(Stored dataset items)

------------------------------

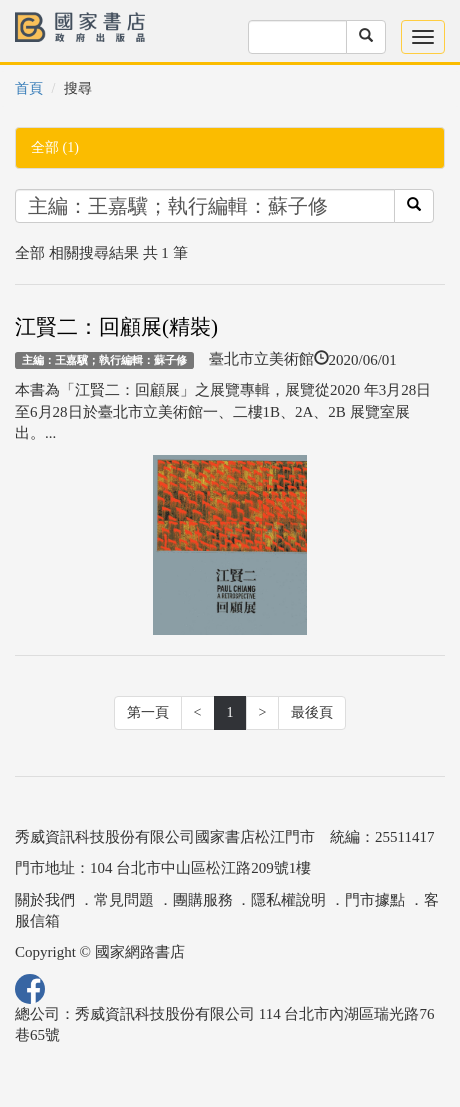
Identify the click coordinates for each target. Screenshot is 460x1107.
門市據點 (375, 900)
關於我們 (45, 900)
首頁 (29, 88)
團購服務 (203, 900)
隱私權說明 (288, 900)
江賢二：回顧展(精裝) (116, 327)
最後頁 (312, 712)
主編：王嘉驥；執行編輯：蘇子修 (104, 360)
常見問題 (124, 900)
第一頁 (148, 712)
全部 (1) (55, 147)
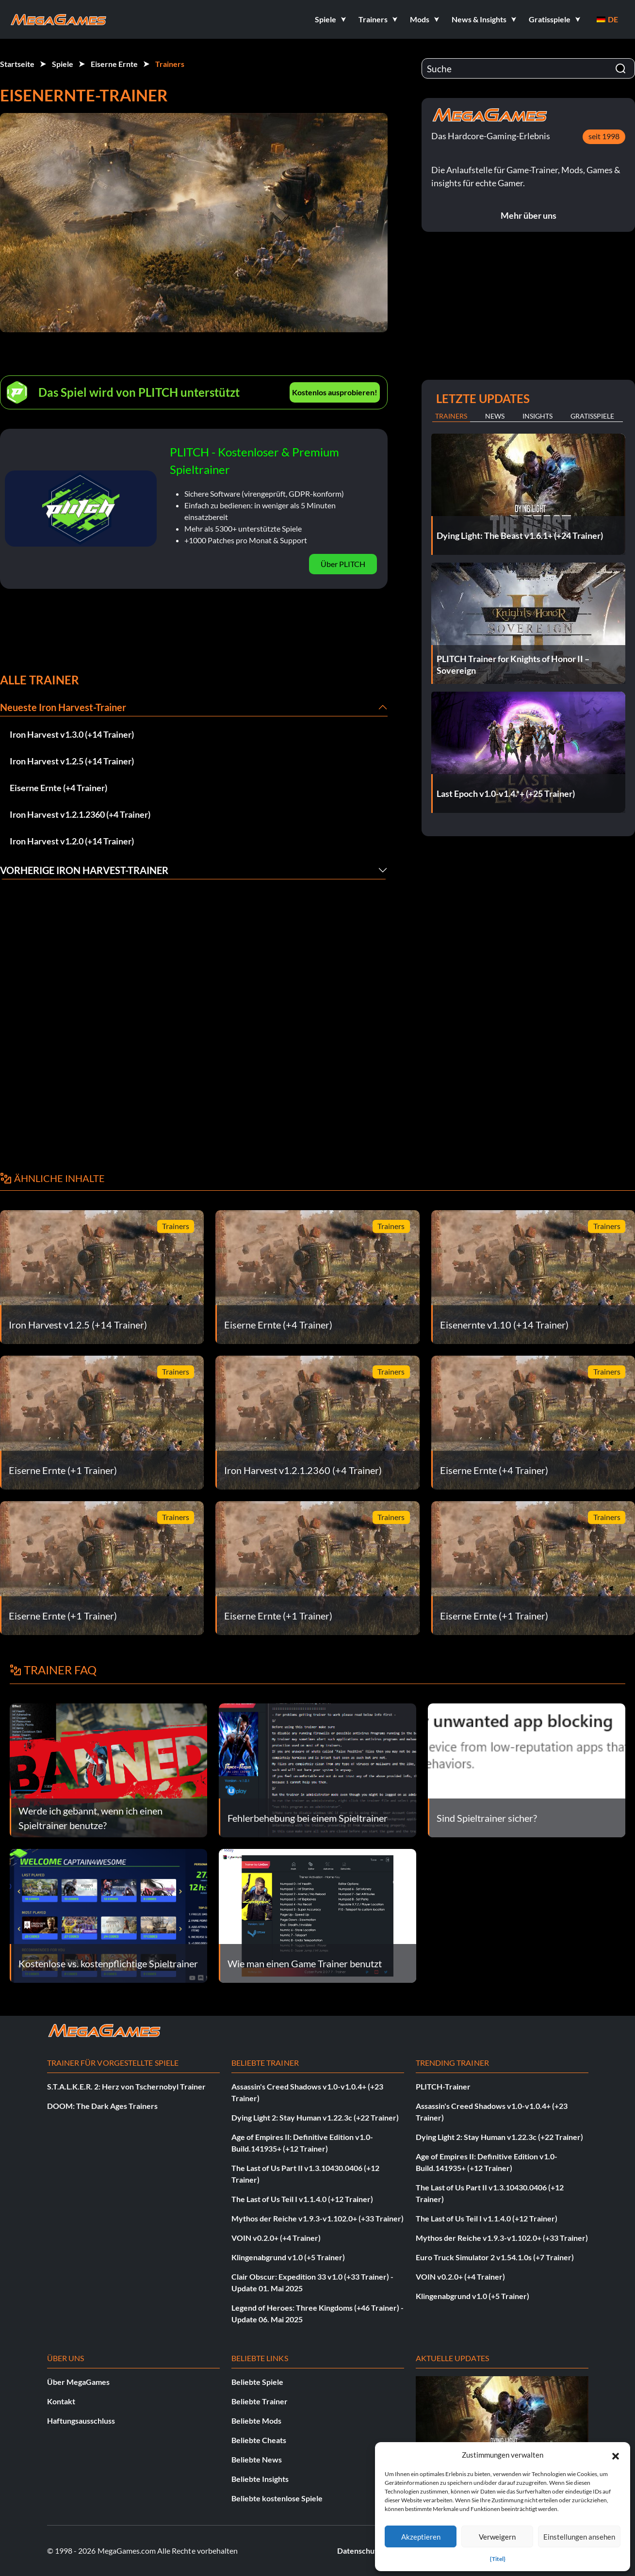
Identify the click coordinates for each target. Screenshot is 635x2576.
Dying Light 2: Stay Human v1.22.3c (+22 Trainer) (315, 2117)
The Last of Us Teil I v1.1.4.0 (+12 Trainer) (302, 2198)
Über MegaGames (78, 2381)
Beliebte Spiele (257, 2381)
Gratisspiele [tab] (592, 416)
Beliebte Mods (256, 2420)
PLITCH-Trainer (443, 2086)
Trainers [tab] (451, 416)
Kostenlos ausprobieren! (334, 392)
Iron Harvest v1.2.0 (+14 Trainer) (72, 841)
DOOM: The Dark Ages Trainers (102, 2105)
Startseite (17, 63)
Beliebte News (256, 2459)
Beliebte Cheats (258, 2440)
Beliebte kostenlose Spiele (277, 2498)
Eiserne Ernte (114, 63)
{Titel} (497, 2558)
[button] (615, 2455)
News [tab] (495, 416)
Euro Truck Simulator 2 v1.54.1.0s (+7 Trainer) (495, 2257)
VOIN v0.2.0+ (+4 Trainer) (276, 2237)
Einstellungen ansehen (579, 2536)
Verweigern (497, 2536)
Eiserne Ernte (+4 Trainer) (58, 787)
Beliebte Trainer (259, 2401)
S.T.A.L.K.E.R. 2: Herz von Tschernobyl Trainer (126, 2086)
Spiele (62, 63)
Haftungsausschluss (81, 2420)
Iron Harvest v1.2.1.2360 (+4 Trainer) (80, 814)
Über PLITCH (343, 563)
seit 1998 (603, 136)
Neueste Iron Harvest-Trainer (63, 707)
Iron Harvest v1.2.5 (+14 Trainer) (72, 761)
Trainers (169, 63)
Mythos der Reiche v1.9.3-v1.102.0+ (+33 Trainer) (317, 2218)
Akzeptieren (420, 2536)
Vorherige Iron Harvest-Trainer (84, 870)
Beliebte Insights (260, 2478)
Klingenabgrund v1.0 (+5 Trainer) (288, 2257)
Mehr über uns (528, 215)
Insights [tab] (537, 416)
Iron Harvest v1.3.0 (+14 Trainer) (72, 734)
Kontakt (61, 2401)
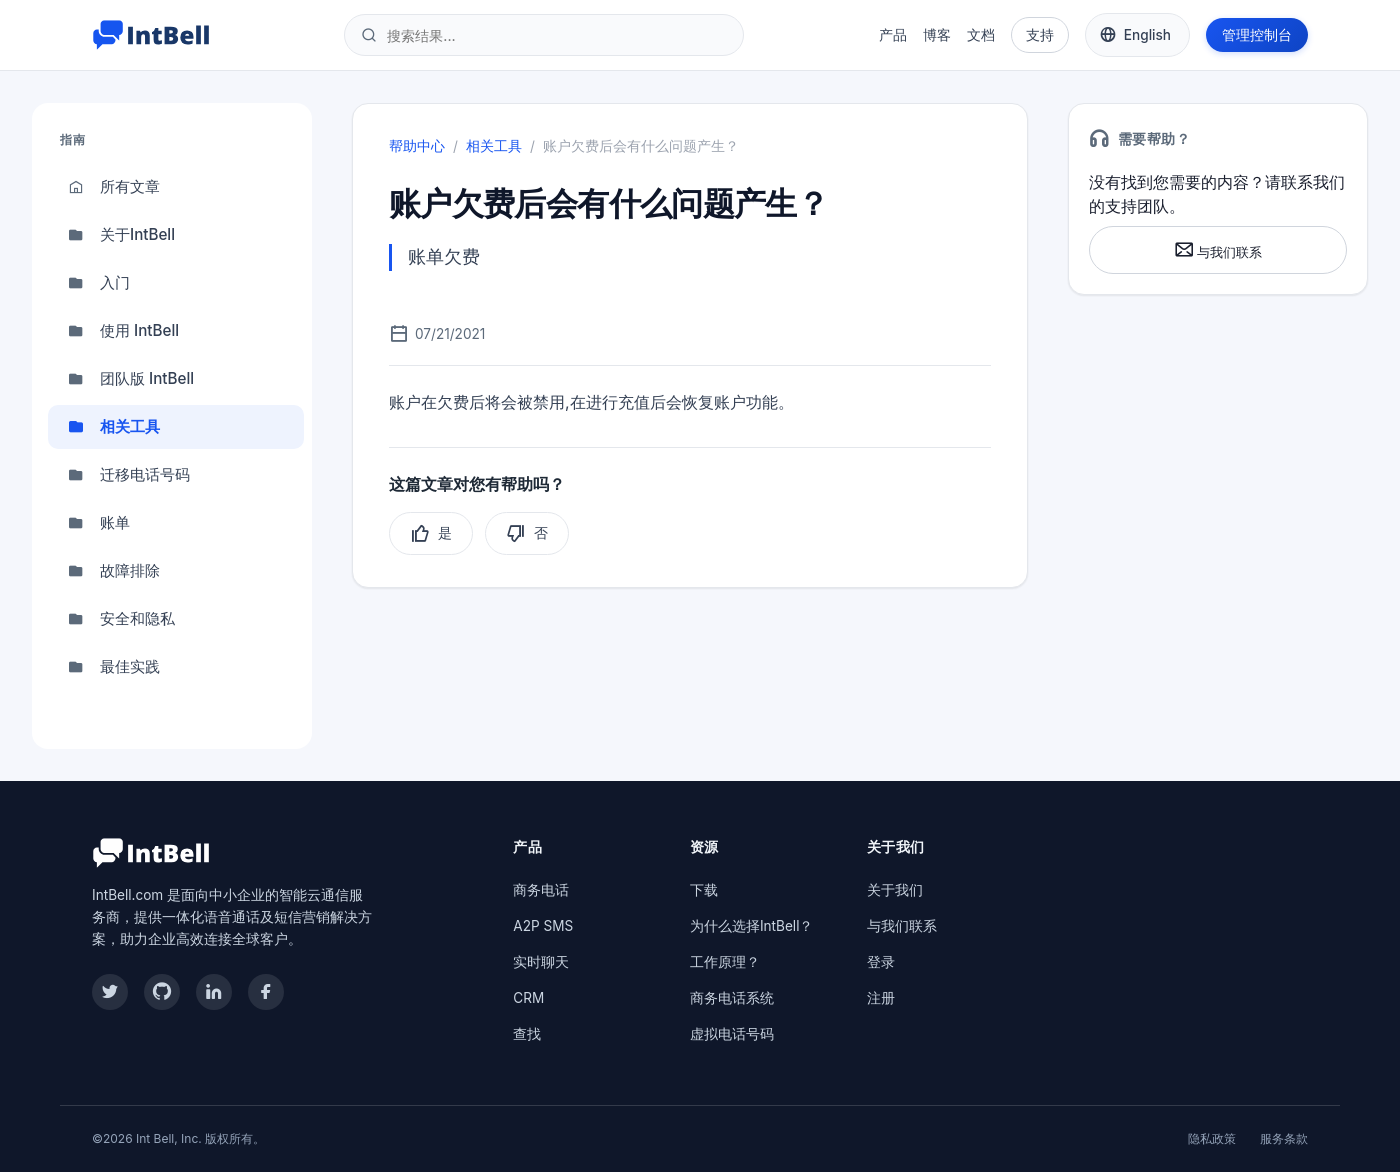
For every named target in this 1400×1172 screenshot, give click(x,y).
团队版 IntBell (131, 379)
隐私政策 (1212, 1138)
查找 (527, 1034)
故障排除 (114, 571)
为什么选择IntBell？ (752, 926)
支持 (1040, 34)
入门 (99, 283)
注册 (881, 998)
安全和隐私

------------------------------

## Assigned task
Whenever a line holds a picture, print that line without the picture. All other data must be output exactly.

## Completed task
Identify the click coordinates for each target. Screenshot is 460x1107.
門市據點 (375, 900)
關於我們 (45, 900)
首頁 (29, 88)
團購服務 (203, 900)
隱私權說明 (288, 900)
江賢二：回顧展(精裝) (116, 327)
最後頁 (312, 712)
主編：王嘉驥；執行編輯：蘇子修 (104, 360)
常見問題 (124, 900)
第一頁 (148, 712)
全部 (1) (55, 147)
Identify the click coordinates for each target. Screenshot is 635x2576.
Dying Light 2: Stay Human v1.22.3c (+22 Trainer) (315, 2117)
The Last of Us Teil I v1.1.4.0 (+12 Trainer) (302, 2198)
Über MegaGames (78, 2381)
Beliebte Spiele (257, 2381)
Gratisspiele [tab] (592, 416)
Beliebte Mods (256, 2420)
PLITCH-Trainer (443, 2086)
Trainers [tab] (451, 416)
Kostenlos ausprobieren! (334, 392)
Iron Harvest v1.2.0 (+14 Trainer) (72, 841)
DOOM: The Dark Ages Trainers (102, 2105)
Startseite (17, 63)
Beliebte News (256, 2459)
Beliebte Cheats (258, 2440)
Beliebte kostenlose Spiele (277, 2498)
Eiserne Ernte (114, 63)
{Titel} (497, 2558)
[button] (615, 2455)
News [tab] (495, 416)
Euro Truck Simulator 2 v1.54.1.0s (+7 Trainer) (495, 2257)
VOIN v0.2.0+ (+4 Trainer) (276, 2237)
Einstellungen ansehen (579, 2536)
Verweigern (497, 2536)
Eiserne Ernte (+4 Trainer) (58, 787)
Beliebte Trainer (259, 2401)
S.T.A.L.K.E.R. 2: Herz von Tschernobyl Trainer (126, 2086)
Spiele (62, 63)
Haftungsausschluss (81, 2420)
Iron Harvest v1.2.1.2360 (+4 Trainer) (80, 814)
Über PLITCH (343, 563)
seit 1998 (603, 136)
Neueste Iron Harvest-Trainer (63, 707)
Iron Harvest v1.2.5 (+14 Trainer) (72, 761)
Trainers (169, 63)
Mythos der Reiche v1.9.3-v1.102.0+ (+33 Trainer) (317, 2218)
Akzeptieren (420, 2536)
Vorherige Iron Harvest-Trainer (84, 870)
Beliebte Insights (260, 2478)
Klingenabgrund v1.0 (+5 Trainer) (288, 2257)
Mehr über uns (528, 215)
Insights [tab] (537, 416)
Iron Harvest v1.3.0 (+14 Trainer) (72, 734)
Kontakt (61, 2401)
For every named target in this 1400×1172 screenshot, give click(x,y).
团队版 IntBell (131, 379)
隐私政策 (1212, 1138)
查找 (527, 1034)
故障排除 (114, 571)
为什么选择IntBell？ (752, 926)
支持 (1040, 34)
入门 (99, 283)
注册 (881, 998)
安全和隐私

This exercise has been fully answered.